* [Extracted information]:
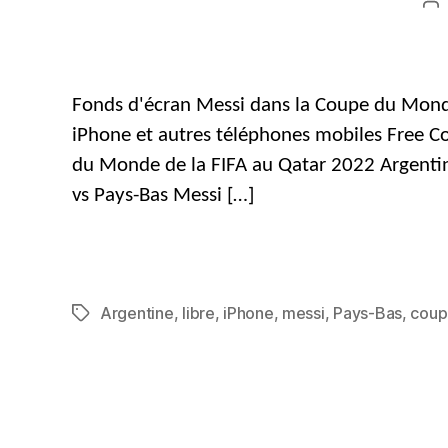
Au
d
m
Fonds d'écran Messi dans la Coupe du Monde 
iPhone et autres téléphones mobiles Free C
du Monde de la FIFA au Qatar 2022 Argentin
vs Pays-Bas Messi […]
Argentine
,
libre
,
iPhone
,
messi
,
Pays-Bas
,
coup
Mots
clés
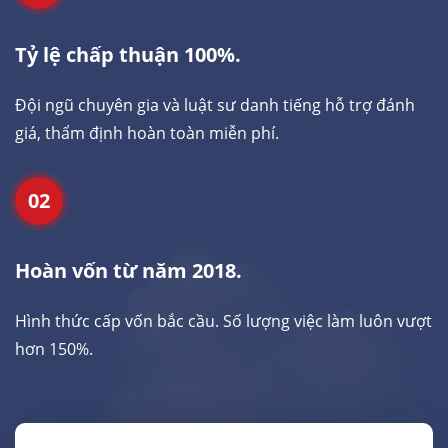
Tỷ lệ chấp thuận 100%.
Đội ngũ chuyên gia và luật sư danh tiếng hỗ trợ đánh
giá, thẩm định hoàn toàn miễn phí.
02
Hoàn vốn từ năm 2018.
Hình thức cấp vốn bắc cầu. Số lượng việc làm luôn vượt
hơn 150%.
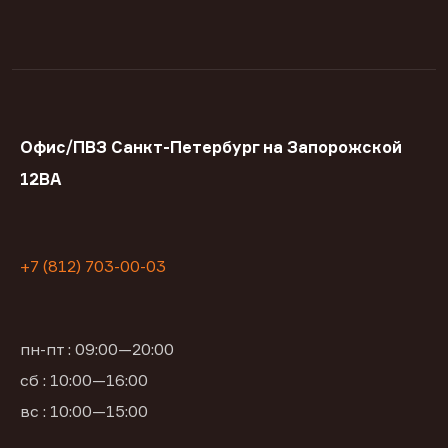
Офис/ПВЗ Санкт-Петербург на Запорожской
12ВА
+7 (812) 703-00-03
пн-пт : 09:00—20:00
сб : 10:00—16:00
вс : 10:00—15:00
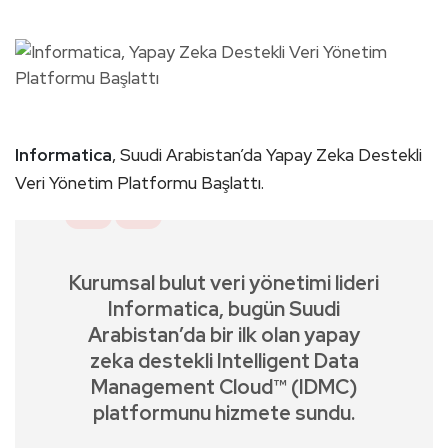
Informatica
, Suudi Arabistan’da Yapay Zeka Destekli
Veri Yönetim Platformu Başlattı.
Kurumsal bulut veri yönetimi lideri
Informatica, bugün Suudi
Arabistan’da bir ilk olan yapay
zeka destekli Intelligent Data
Management Cloud™ (IDMC)
platformunu hizmete sundu.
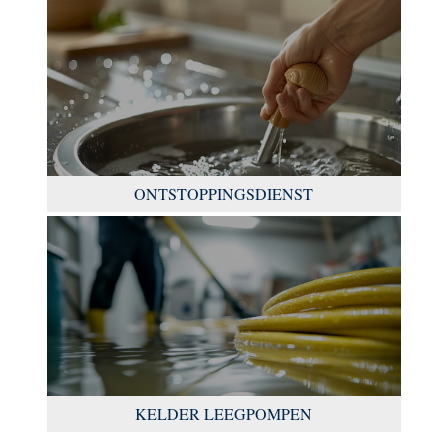
ONTSTOPPINGSDIENST
KELDER LEEGPOMPEN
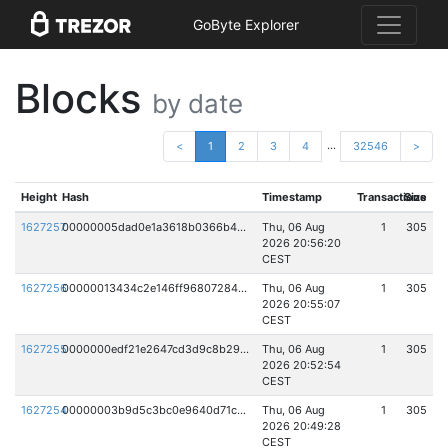
GoByte Explorer
Blocks
by date
...
<
1
2
3
4
32546
>
Height
Hash
Timestamp
Transactions
Size
1627257
00000005dad0e1a3618b0366b4ffd9415f1a3fb4a54278fff6013c4b2d55c7bb
Thu, 06 Aug
1
305
2026 20:56:20
CEST
1627256
00000013434c2e146ff968072847564df6dddf62c62bf399ef77147c3c663a26
Thu, 06 Aug
1
305
2026 20:55:07
CEST
1627255
0000000edf21e2647cd3d9c8b294dc7fe9988226890807840a4d5742ccbaaf56
Thu, 06 Aug
1
305
2026 20:52:54
CEST
1627254
00000003b9d5c3bc0e9640d71c7a681477a56bbead6c4ba0b3cd952eabefc8aa
Thu, 06 Aug
1
305
2026 20:49:28
CEST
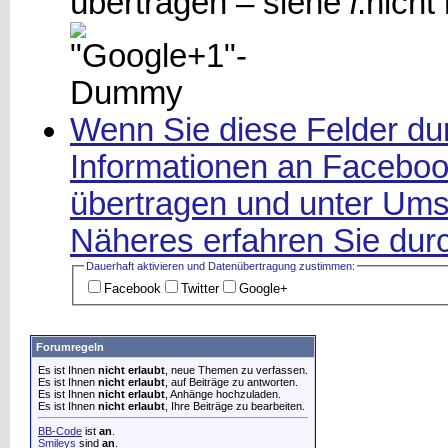
übertragen – siehe
i
.
nicht
Wenn Sie diese Felder dur
Informationen an Facebook
übertragen und unter Ums
Näheres erfahren Sie durc
Dauerhaft aktivieren und Datenüber­tragung zustimmen:
Facebook
Twitter
Google+
Forumregeln
Es ist Ihnen
nicht erlaubt
, neue Themen zu verfassen.
Es ist Ihnen
nicht erlaubt
, auf Beiträge zu antworten.
Es ist Ihnen
nicht erlaubt
, Anhänge hochzuladen.
Es ist Ihnen
nicht erlaubt
, Ihre Beiträge zu bearbeiten.
BB-Code
ist
an
.
Smileys
sind
an
.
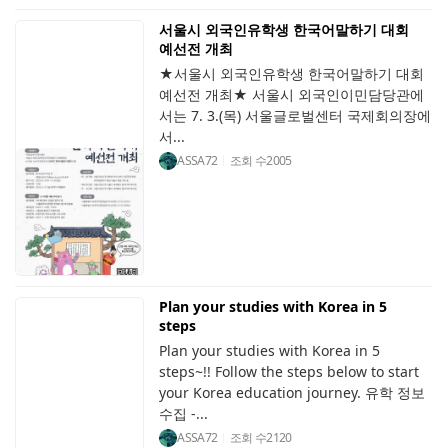
서울시 외국인유학생 한국어말하기 대회
예선전 개최
★서울시 외국인유학생 한국어말하기 대회
예선전 개최★ 서울시 외국인이민담당관에
서는 7. 3.(목) 서울글로벌센터 국제회의장에
서...
ASSA72
조회 수
2005
Plan your studies with Korea in 5
steps
Plan your studies with Korea in 5
steps~!! Follow the steps below to start
your Korea education journey. 유학 정보
수집 -...
ASSA72
조회 수
2120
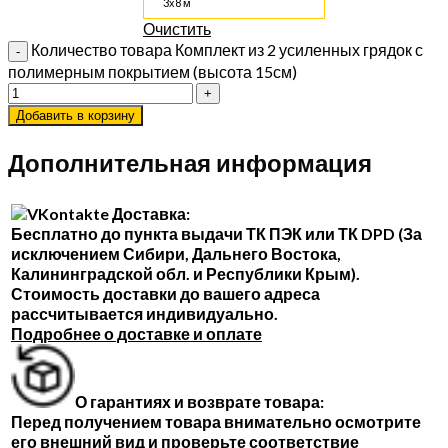
3х8 м
Очистить
Количество товара Комплект из 2 усиленных грядок с
полимерным покрытием (высота 15см)
Добавить в корзину
Дополнительная информация
Доставка:
Бесплатно до пункта выдачи ТК ПЭК или ТК DPD (За
исключением Сибири, Дальнего Востока,
Калининградской обл. и Республики Крым).
Стоимость доставки до вашего адреса
рассчитывается индивидуально.
Подробнее о доставке и оплате
О гарантиях и возврате товара:
Перед получением товара внимательно осмотрите
его внешний вид и проверьте соответствие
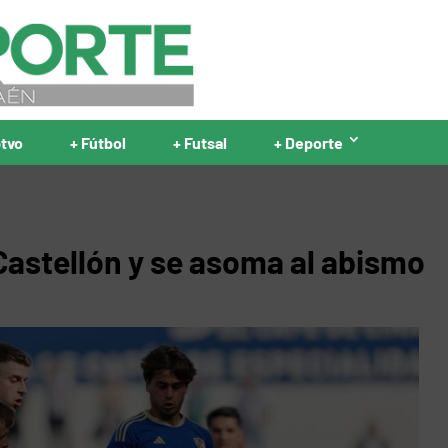
ptvo
+ Fútbol
+ Futsal
+ Deporte
 Castellón y se asoma al abismo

* [Required work]: Print the whole listing exactly. No pictures belong in the copy.

* [Result]:
Au
d
m
Fonds d'écran Messi dans la Coupe du Monde 
iPhone et autres téléphones mobiles Free C
du Monde de la FIFA au Qatar 2022 Argentin
vs Pays-Bas Messi […]
Argentine
,
libre
,
iPhone
,
messi
,
Pays-Bas
,
coup
Mots
clés
Tỷ lệ chấp thuận 100%.
Đội ngũ chuyên gia và luật sư danh tiếng hỗ trợ đánh
giá, thẩm định hoàn toàn miễn phí.
02
Hoàn vốn từ năm 2018.
Hình thức cấp vốn bắc cầu. Số lượng việc làm luôn vượt
hơn 150%.
Офис/ПВЗ Санкт-Петербург на Запорожской
12ВА
+7 (812) 703-00-03
пн-пт : 09:00—20:00
сб : 10:00—16:00
вс : 10:00—15:00
Informatica
, Suudi Arabistan’da Yapay Zeka Destekli
Veri Yönetim Platformu Başlattı.
Kurumsal bulut veri yönetimi lideri
Informatica, bugün Suudi
Arabistan’da bir ilk olan yapay
zeka destekli Intelligent Data
Management Cloud™ (IDMC)
platformunu hizmete sundu.
ONTSTOPPINGSDIENST
KELDER LEEGPOMPEN
GoByte Explorer
Blocks
by date
...
<
1
2
3
4
32546
>
Height
Hash
Timestamp
Transactions
Size
1627257
00000005dad0e1a3618b0366b4ffd9415f1a3fb4a54278fff6013c4b2d55c7bb
Thu, 06 Aug
1
305
2026 20:56:20
CEST
1627256
00000013434c2e146ff968072847564df6dddf62c62bf399ef77147c3c663a26
Thu, 06 Aug
1
305
2026 20:55:07
CEST
1627255
0000000edf21e2647cd3d9c8b294dc7fe9988226890807840a4d5742ccbaaf56
Thu, 06 Aug
1
305
2026 20:52:54
CEST
1627254
00000003b9d5c3bc0e9640d71c7a681477a56bbead6c4ba0b3cd952eabefc8aa
Thu, 06 Aug
1
305
2026 20:49:28
CEST
übertragen – siehe
i
.
nicht
Wenn Sie diese Felder dur
Informationen an Facebook
übertragen und unter Ums
Näheres erfahren Sie durc
Dauerhaft aktivieren und Datenüber­tragung zustimmen:
Facebook
Twitter
Google+
Forumregeln
Es ist Ihnen
nicht erlaubt
, neue Themen zu verfassen.
Es ist Ihnen
nicht erlaubt
, auf Beiträge zu antworten.
Es ist Ihnen
nicht erlaubt
, Anhänge hochzuladen.
Es ist Ihnen
nicht erlaubt
, Ihre Beiträge zu bearbeiten.
BB-Code
ist
an
.
Smileys
sind
an
.
서울시 외국인유학생 한국어말하기 대회
예선전 개최
★서울시 외국인유학생 한국어말하기 대회
예선전 개최★ 서울시 외국인이민담당관에
서는 7. 3.(목) 서울글로벌센터 국제회의장에
서...
ASSA72
조회 수
2005
Plan your studies with Korea in 5
steps
Plan your studies with Korea in 5
steps~!! Follow the steps below to start
your Korea education journey. 유학 정보
수집 -...
ASSA72
조회 수
2120
3х8 м
Очистить
Количество товара Комплект из 2 усиленных грядок с
полимерным покрытием (высота 15см)
Добавить в корзину
Дополнительная информация
Доставка:
Бесплатно до пункта выдачи ТК ПЭК или ТК DPD (За
исключением Сибири, Дальнего Востока,
Калининградской обл. и Республики Крым).
Стоимость доставки до вашего адреса
рассчитывается индивидуально.
Подробнее о доставке и оплате
О гарантиях и возврате товара:
Перед получением товара внимательно осмотрите
его внешний вид и проверьте соответствие
ptvo
+ Fútbol
+ Futsal
+ Deporte
 Castellón y se asoma al abismo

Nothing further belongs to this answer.